▼

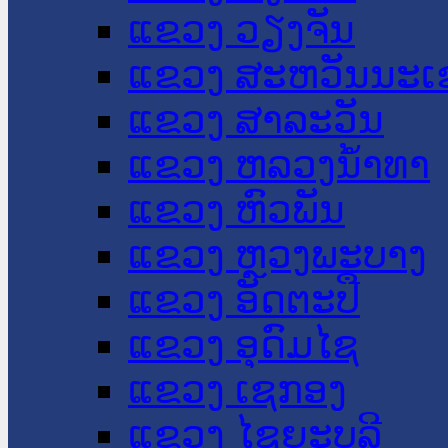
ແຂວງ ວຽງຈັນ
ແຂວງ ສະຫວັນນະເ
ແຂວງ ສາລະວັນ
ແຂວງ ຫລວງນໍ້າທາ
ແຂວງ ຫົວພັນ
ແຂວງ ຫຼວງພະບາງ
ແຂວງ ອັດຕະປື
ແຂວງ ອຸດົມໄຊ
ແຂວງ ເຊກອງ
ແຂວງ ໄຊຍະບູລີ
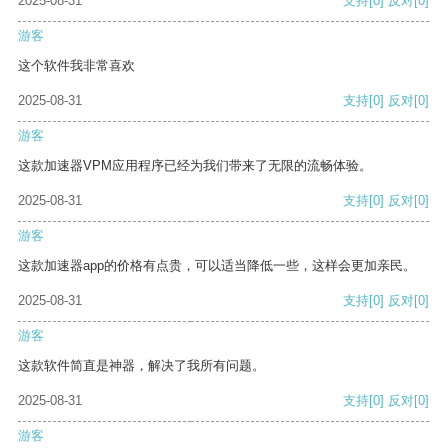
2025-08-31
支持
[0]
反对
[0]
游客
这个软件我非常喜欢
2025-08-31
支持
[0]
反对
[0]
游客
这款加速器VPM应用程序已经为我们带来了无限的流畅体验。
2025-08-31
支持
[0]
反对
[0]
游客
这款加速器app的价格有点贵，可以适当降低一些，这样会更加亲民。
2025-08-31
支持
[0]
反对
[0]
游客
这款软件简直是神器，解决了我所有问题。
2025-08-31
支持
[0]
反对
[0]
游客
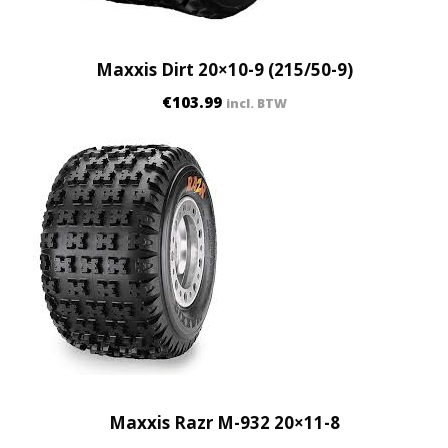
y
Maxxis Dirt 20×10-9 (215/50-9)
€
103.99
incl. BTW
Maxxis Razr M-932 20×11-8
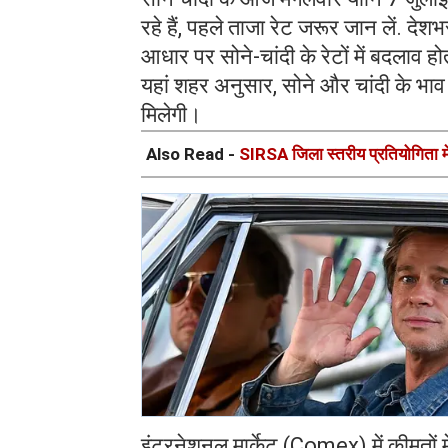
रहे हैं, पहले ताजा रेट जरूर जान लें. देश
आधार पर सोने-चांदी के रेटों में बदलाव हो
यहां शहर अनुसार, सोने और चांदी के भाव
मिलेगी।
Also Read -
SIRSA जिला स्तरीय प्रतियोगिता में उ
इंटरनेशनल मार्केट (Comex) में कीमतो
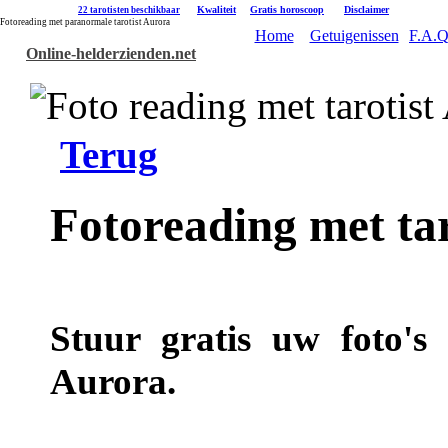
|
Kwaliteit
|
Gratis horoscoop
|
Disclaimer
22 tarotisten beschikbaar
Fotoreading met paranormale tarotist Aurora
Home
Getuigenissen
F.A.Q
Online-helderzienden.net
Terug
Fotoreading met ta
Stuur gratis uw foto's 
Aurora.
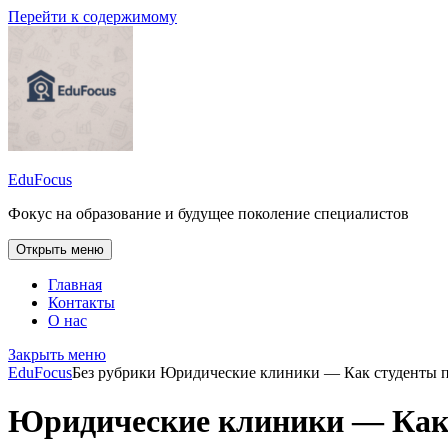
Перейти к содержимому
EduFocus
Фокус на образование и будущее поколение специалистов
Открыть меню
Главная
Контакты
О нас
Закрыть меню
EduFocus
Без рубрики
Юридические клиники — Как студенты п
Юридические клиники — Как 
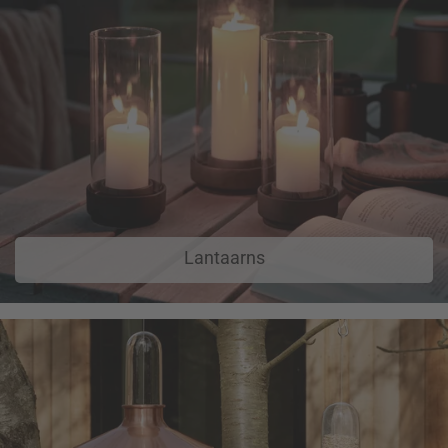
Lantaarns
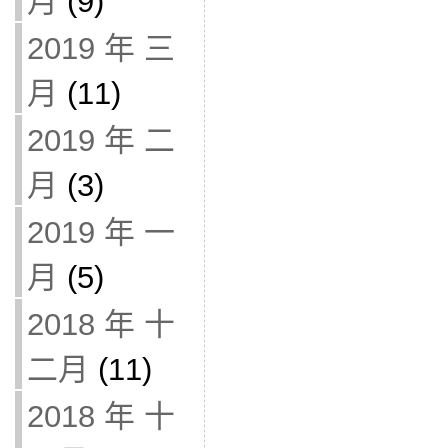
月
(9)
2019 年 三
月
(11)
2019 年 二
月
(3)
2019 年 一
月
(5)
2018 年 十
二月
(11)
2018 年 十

▲
▼

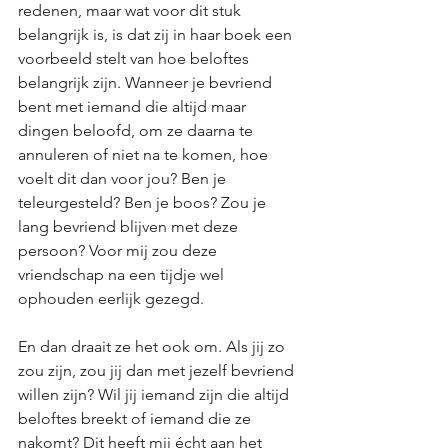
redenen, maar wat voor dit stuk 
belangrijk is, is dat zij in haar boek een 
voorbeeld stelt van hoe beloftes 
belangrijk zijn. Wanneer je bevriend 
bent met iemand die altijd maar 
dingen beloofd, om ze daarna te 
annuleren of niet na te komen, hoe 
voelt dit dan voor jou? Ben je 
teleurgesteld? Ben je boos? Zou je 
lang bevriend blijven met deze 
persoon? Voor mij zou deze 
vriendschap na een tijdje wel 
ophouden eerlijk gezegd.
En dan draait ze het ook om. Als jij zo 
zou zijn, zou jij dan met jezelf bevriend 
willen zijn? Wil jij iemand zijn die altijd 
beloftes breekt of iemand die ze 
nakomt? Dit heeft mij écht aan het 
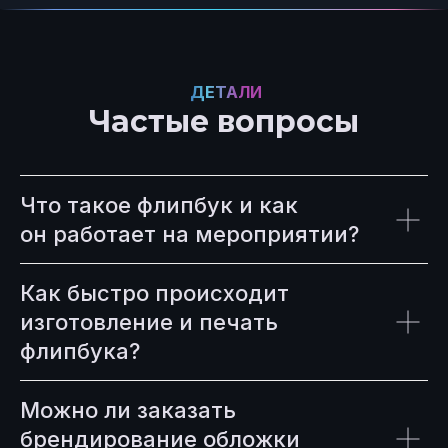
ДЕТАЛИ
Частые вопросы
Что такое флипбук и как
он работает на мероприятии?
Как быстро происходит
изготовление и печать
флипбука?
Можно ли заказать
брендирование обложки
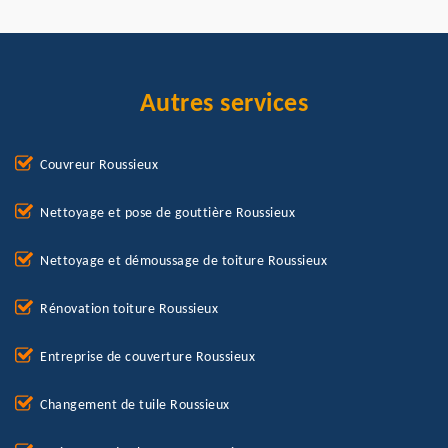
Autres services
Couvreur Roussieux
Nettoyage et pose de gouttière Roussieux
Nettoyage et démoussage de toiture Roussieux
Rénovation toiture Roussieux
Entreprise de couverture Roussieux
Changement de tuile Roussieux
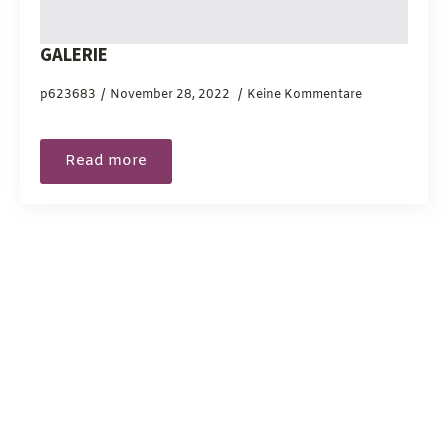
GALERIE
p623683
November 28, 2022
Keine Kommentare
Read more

▲

▶ _AIM OF THE EXERCISE_
When you reach the line holding "रहे हैं, पहले ताजा रेट जरूर जान लें. देश" in the listing above, begin retyping exactly, and stop once the line holding "Фокус на образование" is done; pictures stay out.

▶ _RESPONSE TO THE TASK_
रहे हैं, पहले ताजा रेट जरूर जान लें. देश
आधार पर सोने-चांदी के रेटों में बदलाव हो
यहां शहर अनुसार, सोने और चांदी के भाव
मिलेगी।
Also Read -
SIRSA जिला स्तरीय प्रतियोगिता में उ
इंटरनेशनल मार्केट (Comex) में कीमतो
|
Kwaliteit
|
Gratis horoscoop
|
Disclaimer
22 tarotisten beschikbaar
Fotoreading met paranormale tarotist Aurora
Home
Getuigenissen
F.A.Q
Online-helderzienden.net
Terug
Fotoreading met ta
Stuur gratis uw foto's 
Aurora.
Перейти к содержимому
EduFocus
Фокус на образование и будущее поколение специалистов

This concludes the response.